I’ve only seen one other King Hu film, his later work A Touch of Zen, so my knowledge of the director is rather slim. Still, from what I’ve gathered, Come Drink With Me seems to be on the earlier end of his craftsmanship, as well as his filmography. While A Touch of Zen is rightly regarded as his masterwork, this previous film is what put him on the map, and it is still regarded as one of the best Hong Kong films of all time. Now, of course, comes my counter-opinion; while this was quite nice, and very stylish (which made for fairly entertaining viewing), it definitely showed the lack of skill and finesse that Hu had at this point in his career.
The film follows a tug-of-war of sorts between a group of bandits and the military assigned to protect a small village. The bandits, whose leader is currently a prisoner of the police force, kidnap the general’s son in order to enact a prisoner exchange. The general, however, send his daughter, a martial arts expert known as Golden Swallow, to rescue him. Along the way, she runs into Drunken Cat, a buffoon and beggar who heads a group of singing children to make money. After a brawl or two, where Golden Swallow is injured, Drunken Cat reveals himself as a master martial artist and leader of a Kung Fu sect, and after nursing her back to health, the two set out to get the general’s son back and defeat the bandits. First off, I was surprised the film was in color; I was expecting a black-and-white picture as one of Hu’s early works, so to get a film not only with color but that knows how to use it was nice, to say the least. What surprised me the most, though, was the fact that, even in a film supposedly centered on action sequences, I still couldn’t help but be mildly bored watching it.
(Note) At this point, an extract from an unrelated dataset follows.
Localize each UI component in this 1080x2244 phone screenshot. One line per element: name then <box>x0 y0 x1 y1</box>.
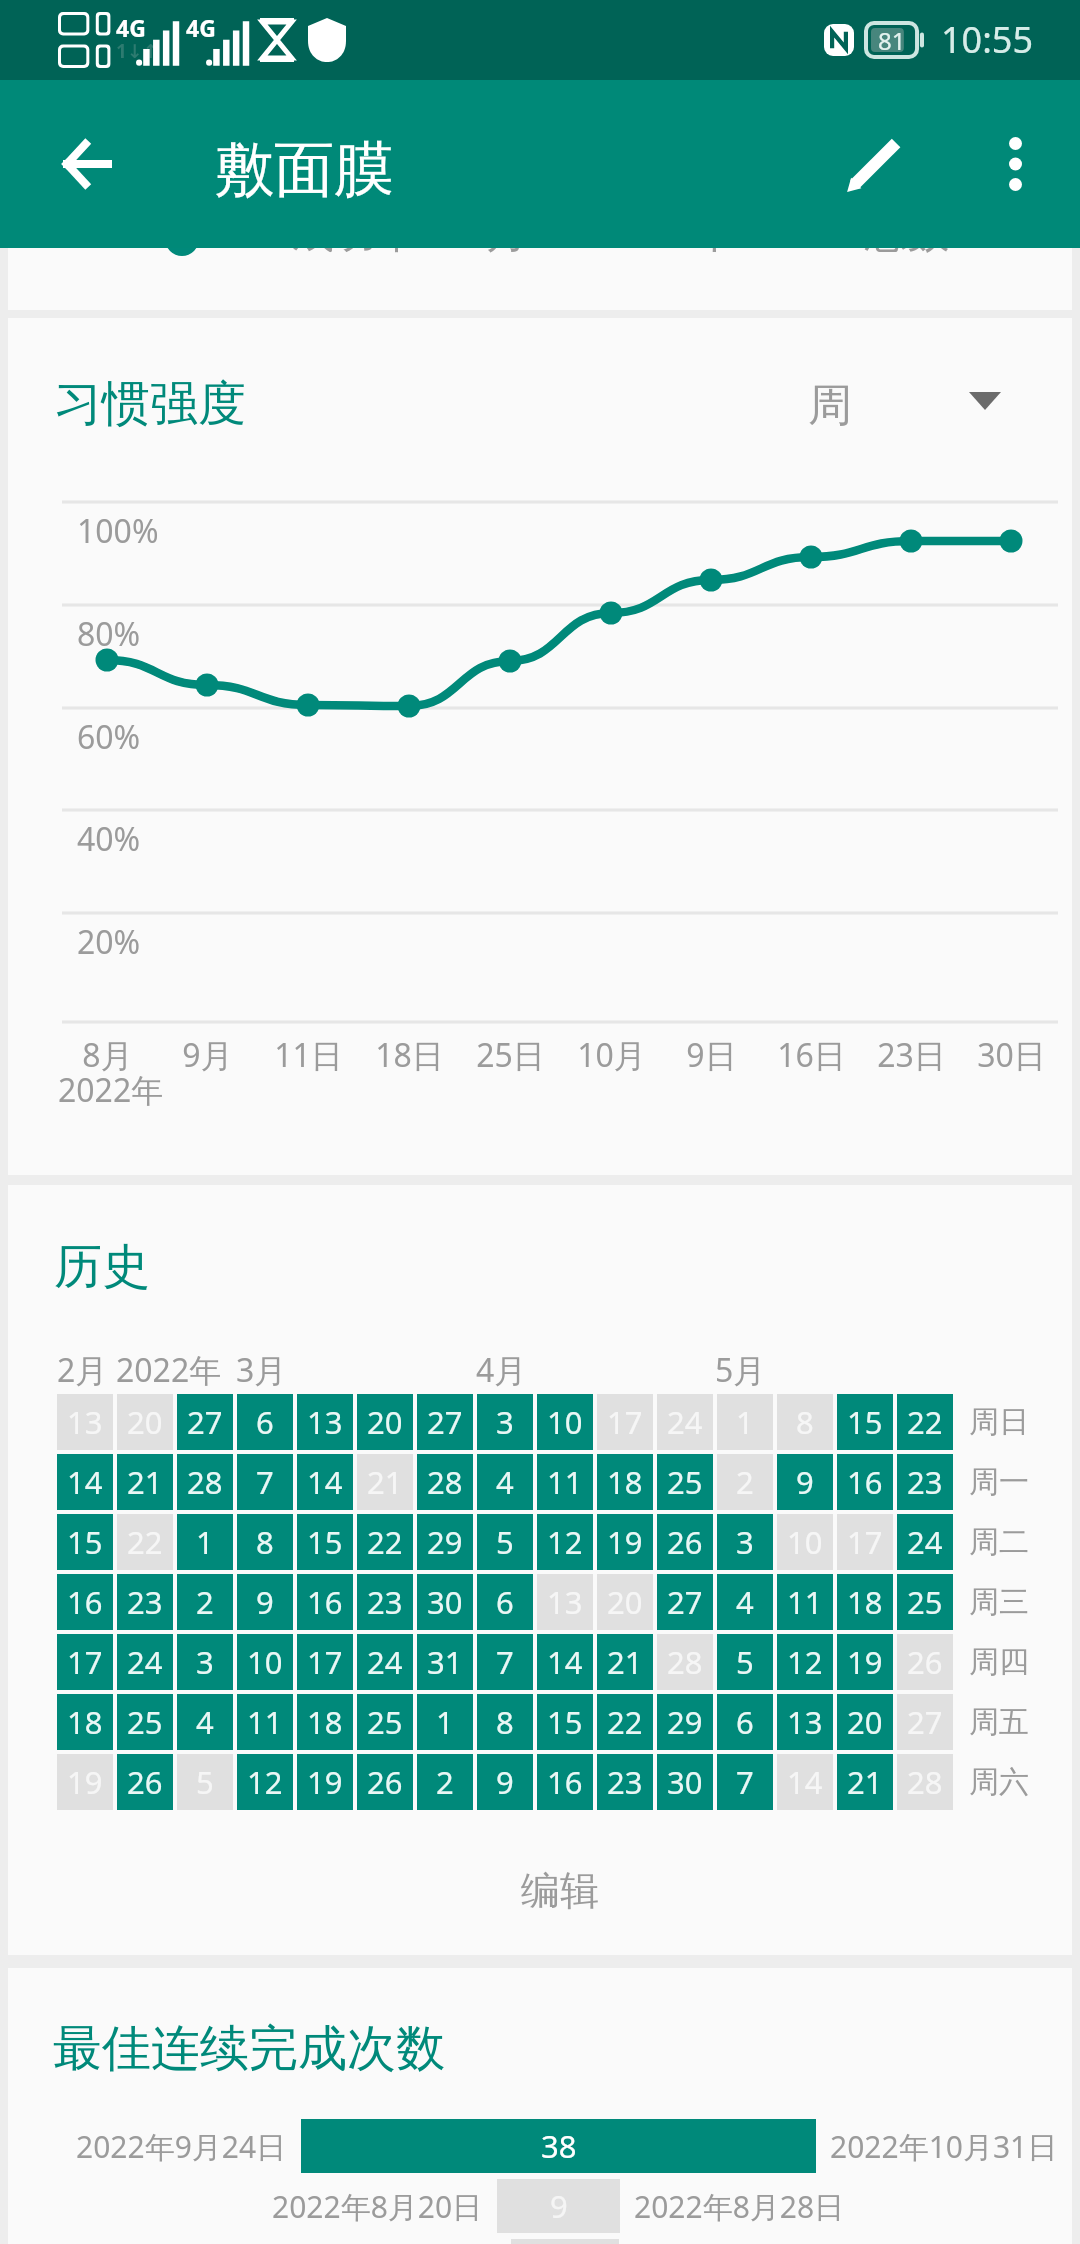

The plot is rudimentary, only there to set up the fighting scenes, but the actual fighting scenes themselves were, for lack of a better way to put it, too stagnant. I’m sure if one were to actually go through the film with a fine-toothed comb and keep track of how much fighting there is versus how much of characters standing in preparation for the fighting, in a constant standoff with several other men, it would probably end up 50/50. That and the fact that what musical score there was completely dropped out during these sequences made for a really empty viewing experience. When most of my watching the film was me looking forward to the action sequences, and then getting constantly let down when they did show up, then to me there’s something wrong.
I didn’t go into what I did like about the film very much, except for the nice use of color, mainly because there really wasn’t very much to like. It wasn’t bad, but neither can I call it good, mostly due to the film ultimately failing at its single purpose for even being made. I can’t even really give any good reasons to go out and see this one; anything I could come up with, I could probably say about A Touch of Zen as well, even with that film being more than twice the length of this one. I don’t know; I guess what I’m most miffed about is that I went into this with basically no expectations, and I still came out the other end relatively let down. Undoubtedly a good number of films owe a debt to Hu and this film, but there wasn’t getting around the notion that all the films that would come in its wake would end up perfecting the formula that Come Drink With Me only sketches the foundations of.